→ AIM OF THE TASK:
Below is a listing. Set down exactly the lines from the one containing "lastní tři vozy" through the one containing "jetek ruského prezidenta", both ends included, and leave out the rest.

[EXTRACTED DATA — start]

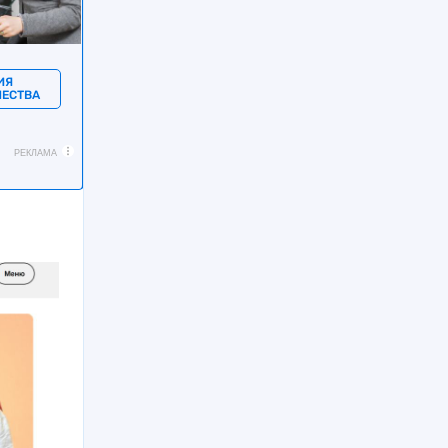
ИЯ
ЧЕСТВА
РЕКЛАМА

[EXTRACTED DATA — finish]
[EXTRACTED DATA — start]

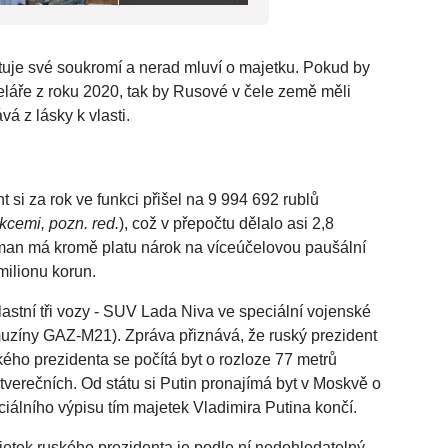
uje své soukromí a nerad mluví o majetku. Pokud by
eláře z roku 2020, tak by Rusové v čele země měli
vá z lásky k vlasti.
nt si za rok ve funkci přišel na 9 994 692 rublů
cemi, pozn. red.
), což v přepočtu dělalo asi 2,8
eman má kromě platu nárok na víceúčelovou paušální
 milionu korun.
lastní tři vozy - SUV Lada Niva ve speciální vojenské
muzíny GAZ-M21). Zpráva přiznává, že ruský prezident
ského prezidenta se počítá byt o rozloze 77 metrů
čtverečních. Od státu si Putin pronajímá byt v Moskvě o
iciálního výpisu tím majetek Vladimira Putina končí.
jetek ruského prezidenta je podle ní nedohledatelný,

[EXTRACTED DATA — finish]

→ RESULT FOR THIS EXERCISE:
lastní tři vozy - SUV Lada Niva ve speciální vojenské
muzíny GAZ-M21). Zpráva přiznává, že ruský prezident
ského prezidenta se počítá byt o rozloze 77 metrů
čtverečních. Od státu si Putin pronajímá byt v Moskvě o
iciálního výpisu tím majetek Vladimira Putina končí.
jetek ruského prezidenta je podle ní nedohledatelný,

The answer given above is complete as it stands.